Charles Alexander Toms July 15, 1955 – April 1, 2020
It’s ironic that this perpetual prankster left us on April 1st. I thought we would have way more time together but we sure packed a lot into these years. He was larger than life. You couldn’t go ANYWHERE without running into someone that knew him.
Chuck was a Detroit police officer, a tower of a man! We were safe with him and I genuinely felt that if he was there, nothing bad would ever happen to us. A particular instance comes to mind when I ponder what a badass he really was ... years back some teenagers were breaking into our garage. He ran after them (freaking us all out) and returned literally carrying two of them like suitcases. As a young child my mind was completely blown. To me, he was a hero. One look at him indicated intimidation, yet children and animals gravitated towards him. He had a squishy soft side and was intensely hands on.

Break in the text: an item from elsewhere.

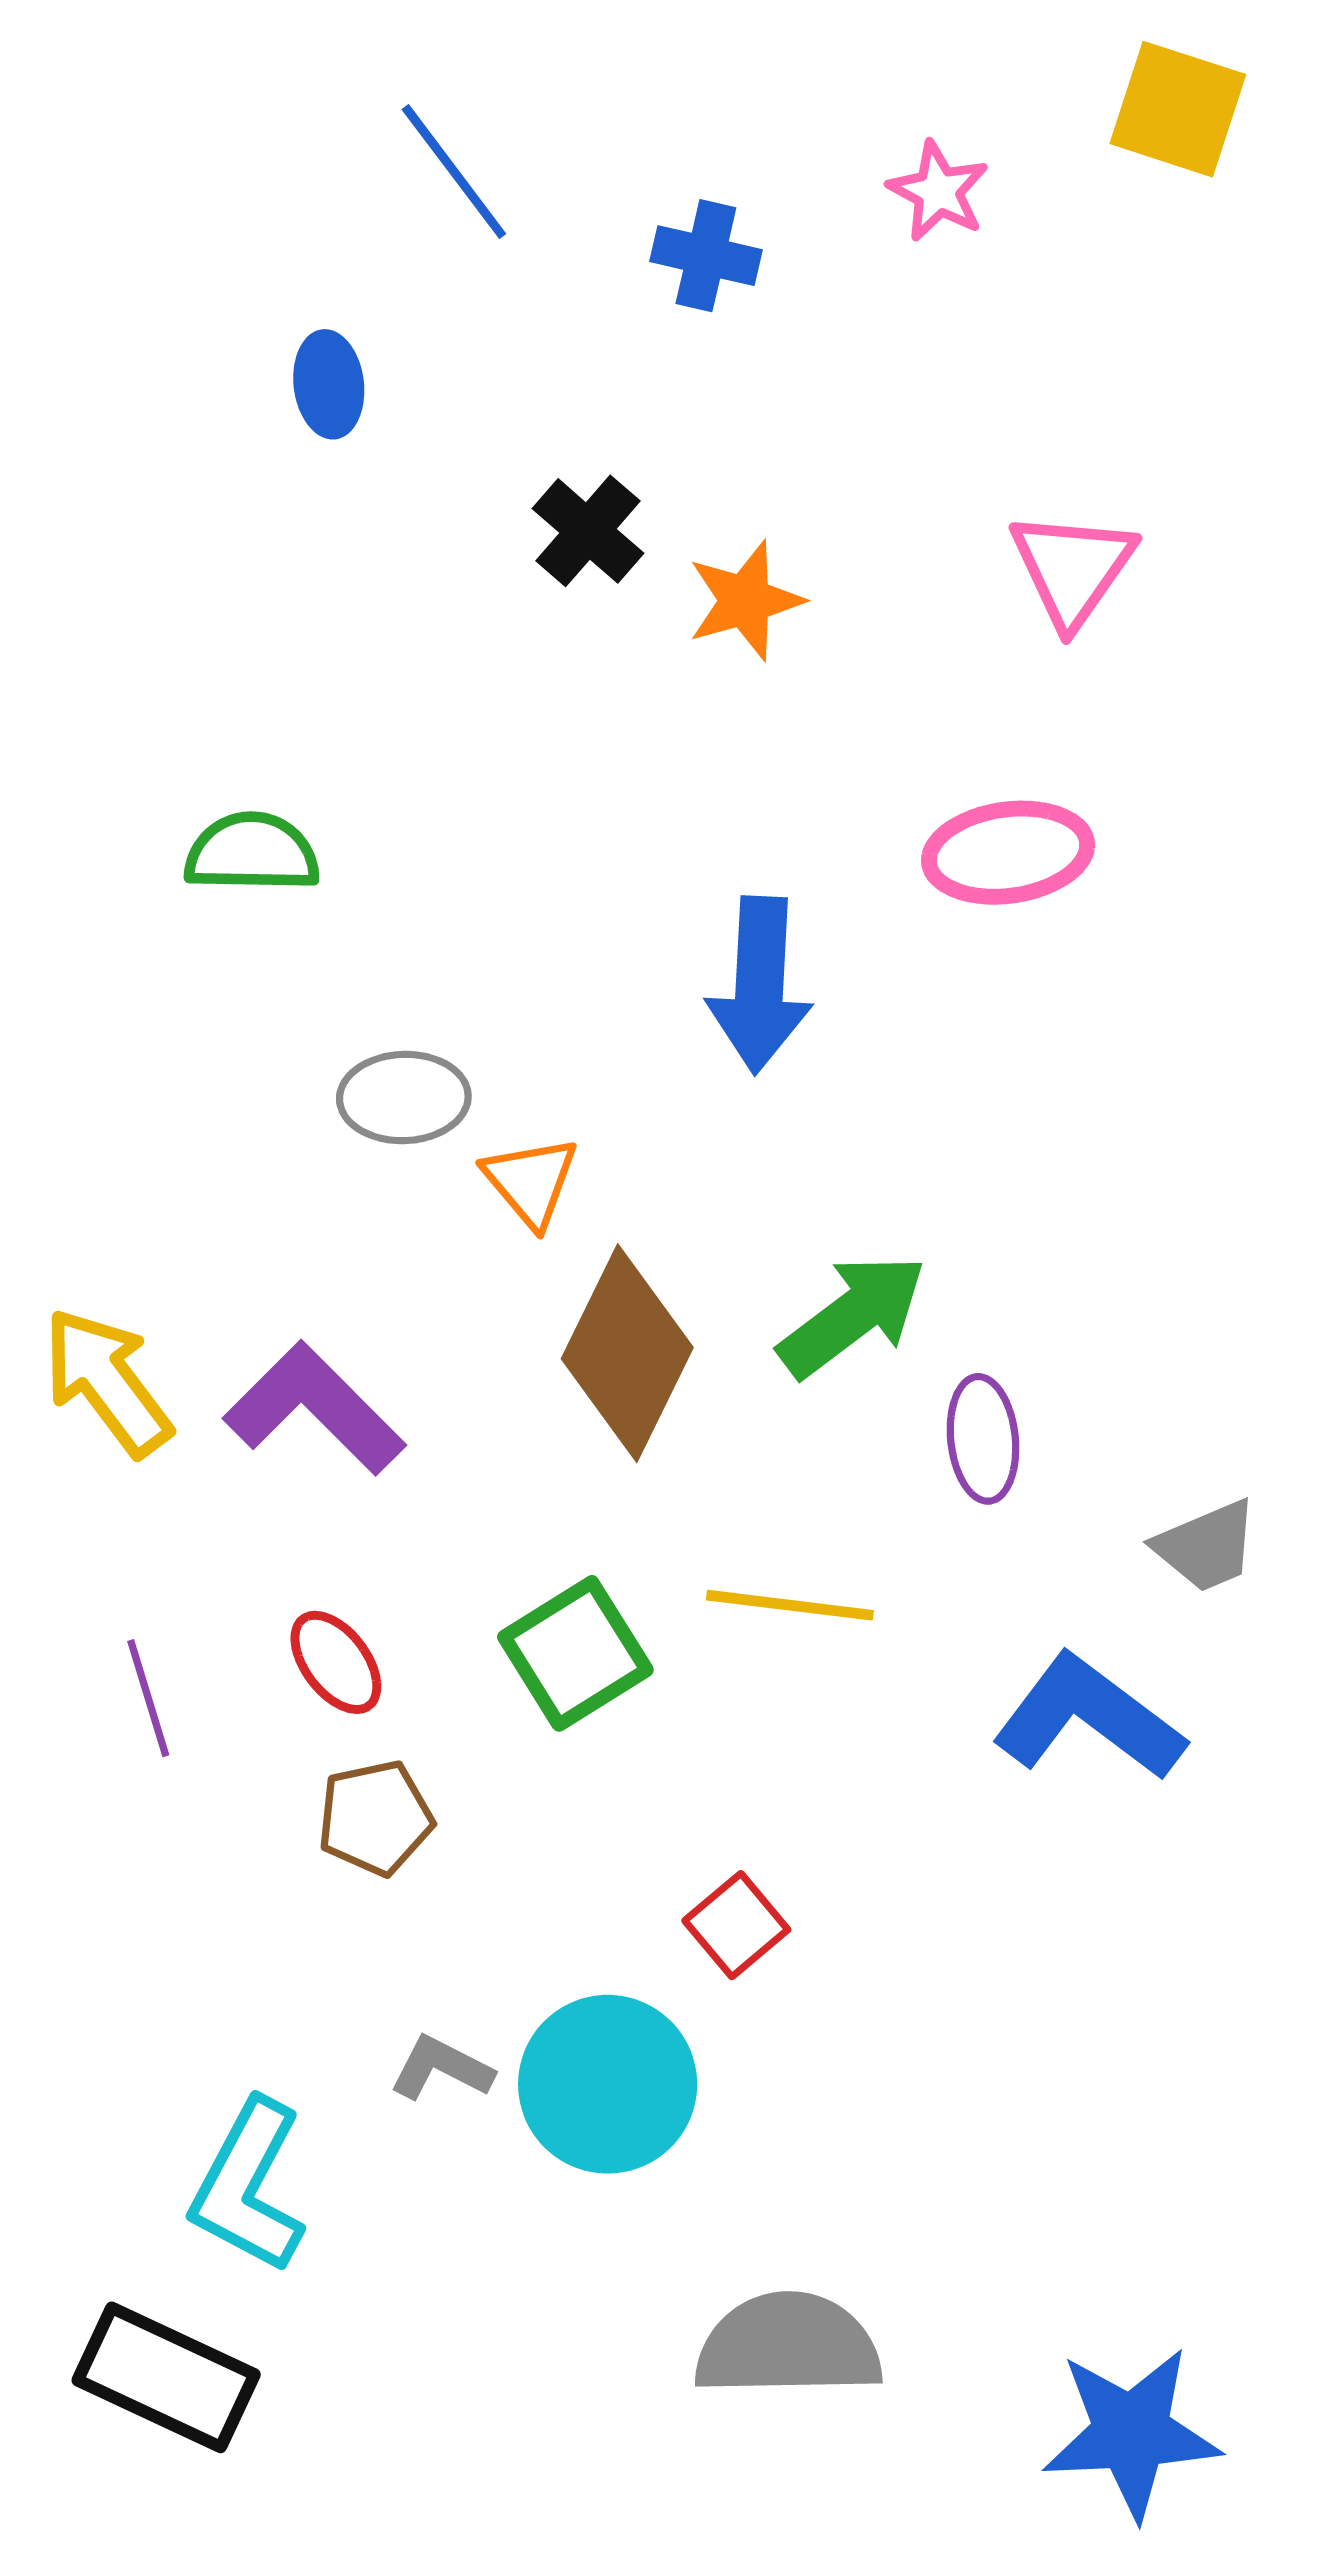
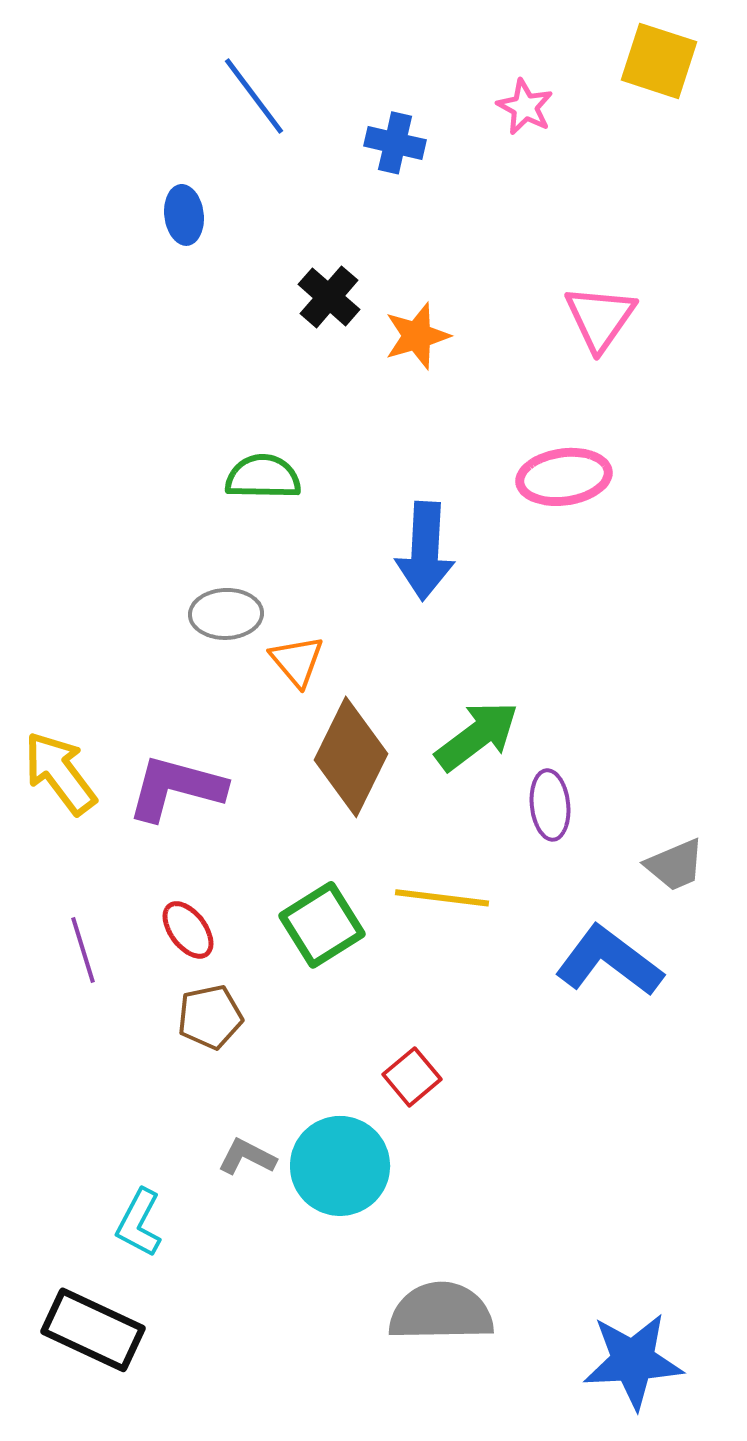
green semicircle: (252, 853) -> (263, 477), moved
purple L-shape: (314, 1409) -> (176, 788), turned -30
cyan L-shape: (248, 2186) -> (139, 1223), size x0.7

He coached our teams and went to every single one of our games (that he didn’t coach). He had our backs. ALWAYS. He was even a lunch lady at one point, which was a sight to behold.
One of my all-time favorite stories involves the time he tried to teach me how to drive a stick shift. I was 16 and he took me to a local Detroit mall. I could not seem to get past this one incline. We’d have to get out, change seats, get past and switch off. There was a group hanging out at this particular spot heckling us each time we passed by. At one point they decided to throw handfuls off dirt through our open windows hitting my dad directly in the eye, a high-speed chase ensued. I had never imagined a 1981 Sonoma pickup truck could go 110 mph (that’s what it felt like). He chased them down and they were apprehended with the help of mall security lol. It was exhilarating and confirmed what I had already known.
The only thing more impressive was his love for his family, especially his grandchildren. They all knew that if they wanted something and mom and dad said no, papa would get it for them without hesitation. He was the treat master. He always had something for the kids, oftentimes stashing candy up their sleeves and in their pockets. While Sara has two boys, I had no intention of having children. He was in my ear constantly urging me to give him a granddaughter. He was elated when my daughter blew two weeks past her due date to be born on HIS birthday!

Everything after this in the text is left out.